The Chinese textile and clothing sector is losing its sheen as a low-cost destination, as a number of global brands and even Chinese apparel producers look beyond Chinese shores.
China emerged a global apparel manufacturing hub 30 years ago, due to its low-cost raw materials and labour.
However, today, not only foreign brands have gradually begun to pull out of China, even Chinese local brands have begun production facilities outside China.
The driving force behind this change is that raw materials are no longer available at low prices, while labor cost is rising.

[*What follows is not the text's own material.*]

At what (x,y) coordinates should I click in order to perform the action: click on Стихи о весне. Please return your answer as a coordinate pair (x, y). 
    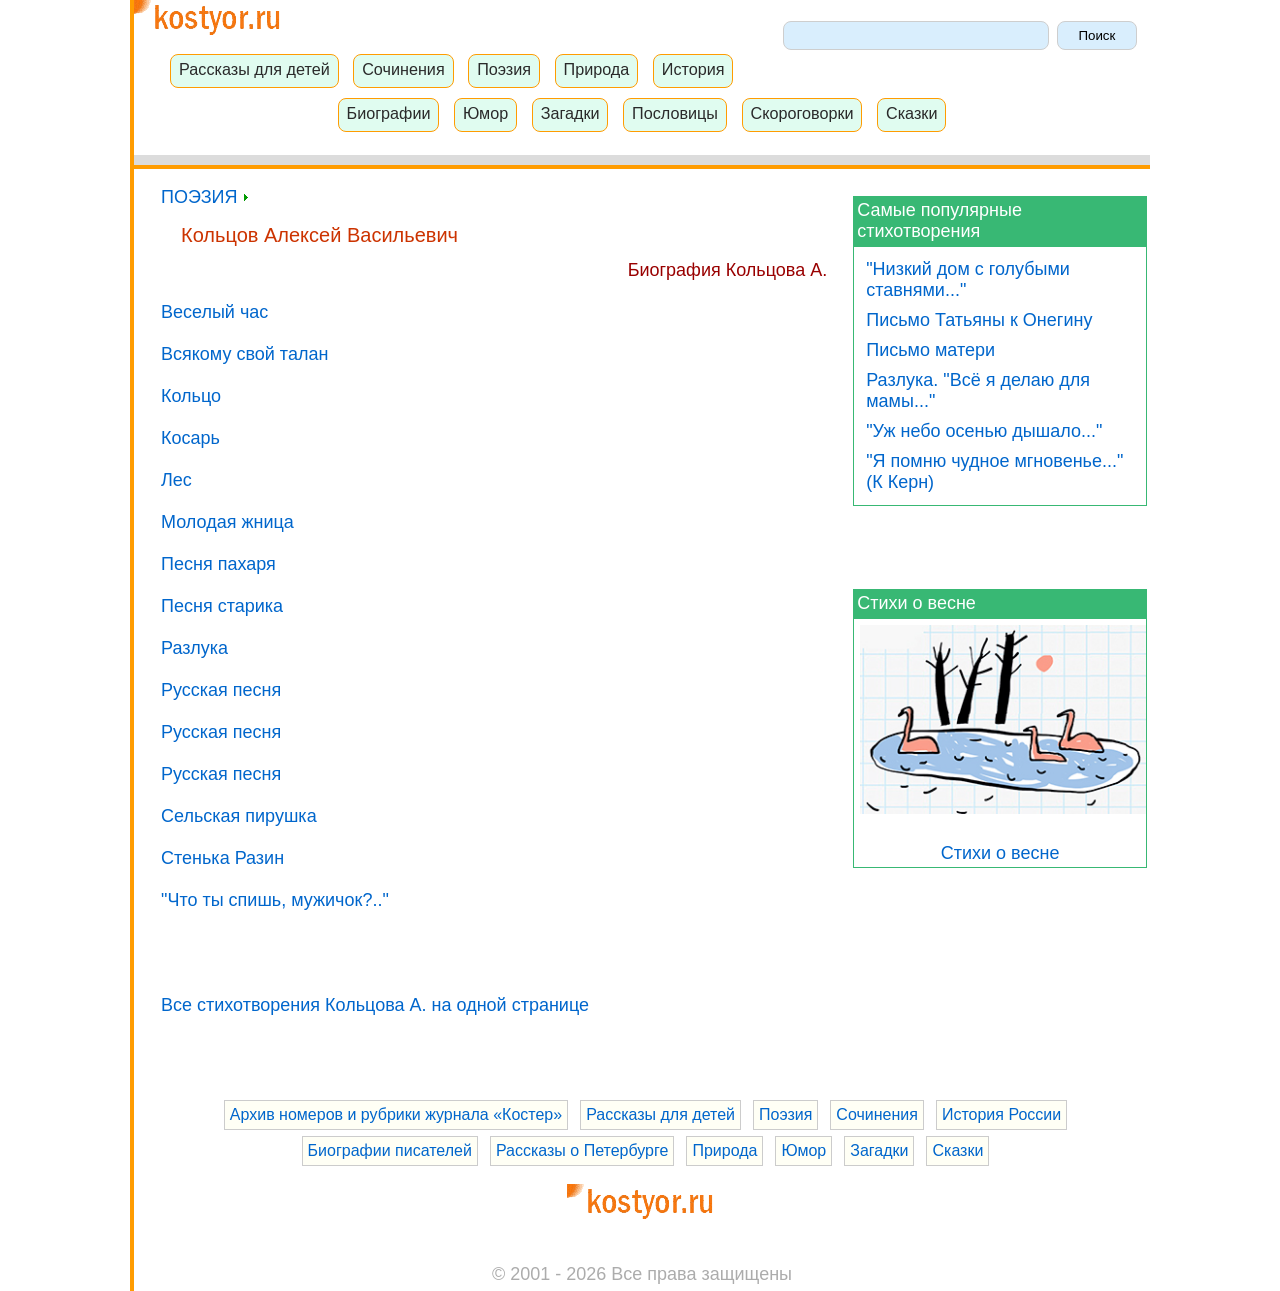
    Looking at the image, I should click on (916, 603).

In Dongguan City, labour costs have risen by 30 percent and raw materials prices have increased by more than 20 percent in the last one year.
These factors have created pressures on garment exporting companies, to provide their foreign principals goods at cost-competitive prices.

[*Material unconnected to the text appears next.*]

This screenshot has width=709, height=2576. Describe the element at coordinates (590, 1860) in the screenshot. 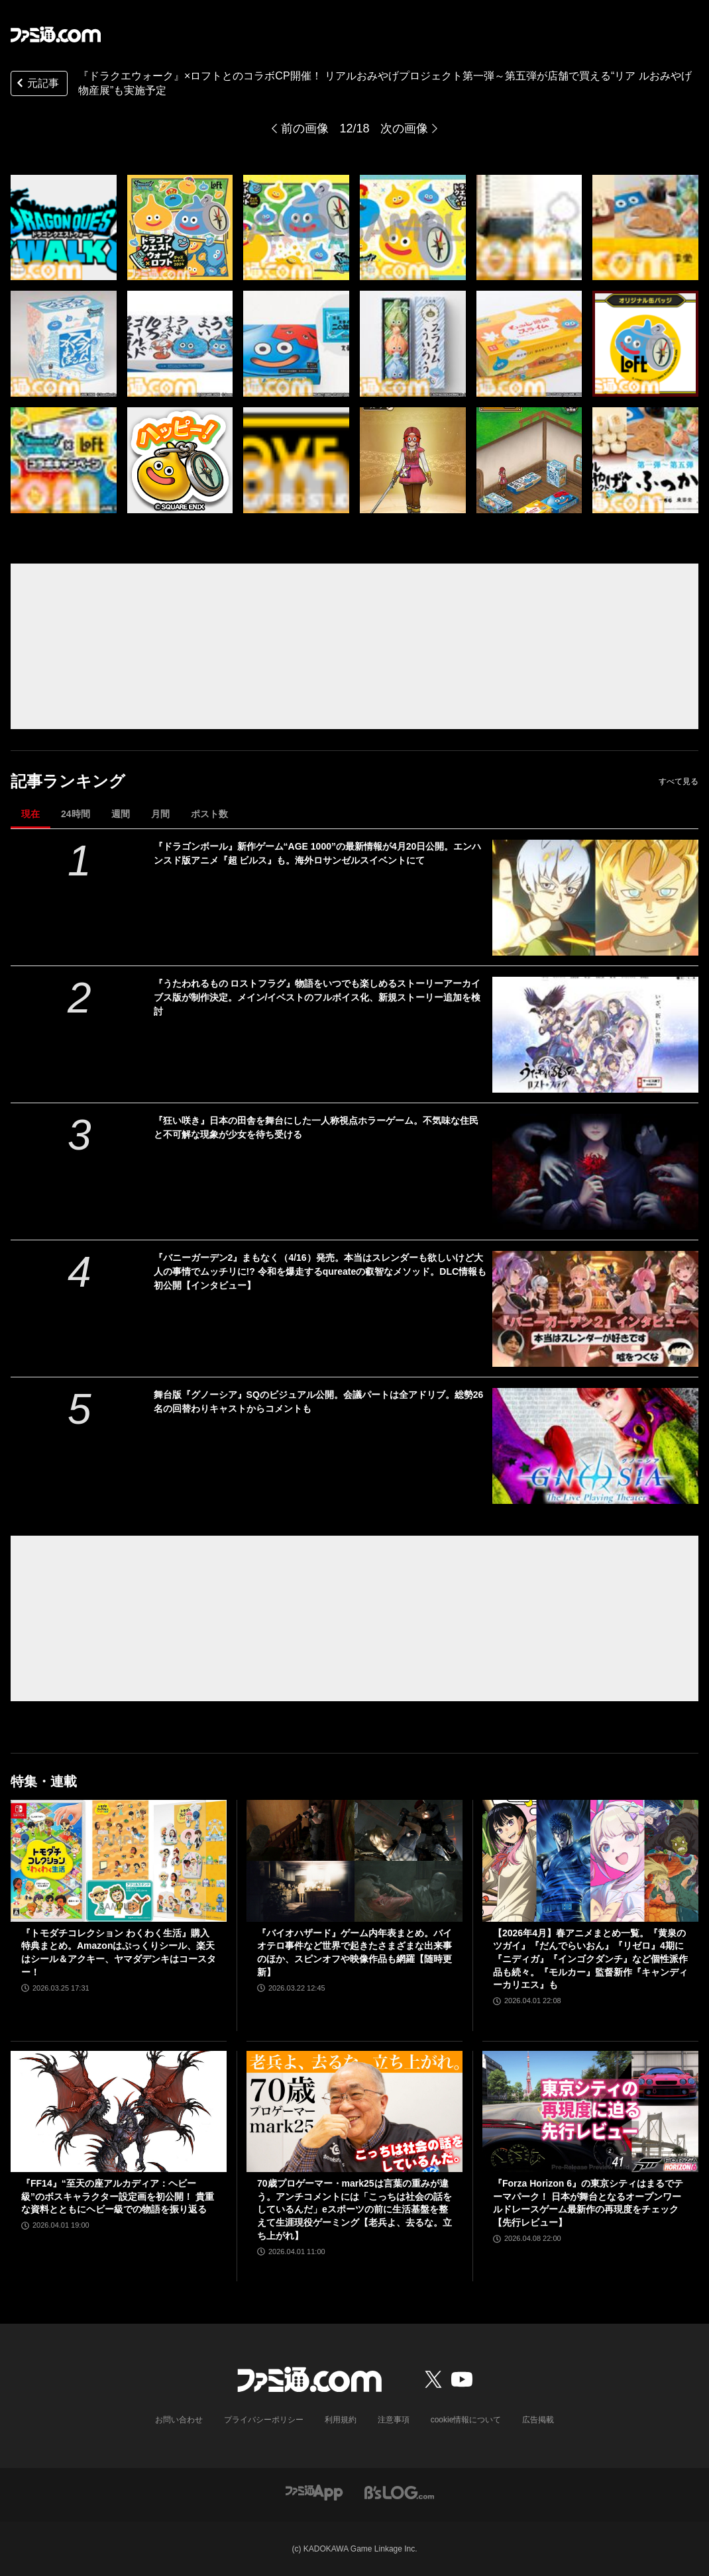

I see `[【2026年4月】春アニメまとめ一覧。『黄泉のツガイ』『だんでらいおん』『リゼロ』4期に『ニディガ』『インゴクダンチ』など個性派作品も続々。『モルカー』監督新作『キャンディーカリエス』も]` at that location.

A French newspaper recently reported that, French textile and garment imports from China grew 7 percent in the first 11 months of 2011. However, this increase came on back of hike in prices and not volumes.
In the same period, French imports from Bangladesh and Pakistan grew 26 percent and 29 percent, respectively.
It has also been reported that Italian lingerie brand La Perla moved its production line from China to Turkey and Tunisia last year.
Not only the production bases of foreign brands are evacuating from China, but even local Chinese brands are contemplating shifting operations to low labor cost countries.
Youngor Group which is a major Chinese textile and apparel producer bought over a shirt production unit in Hanoi – Vietnam last year.
Experts forecast that, more foreign or locally owned production units will move to foreign shores in 2012, in quest of low-cost production.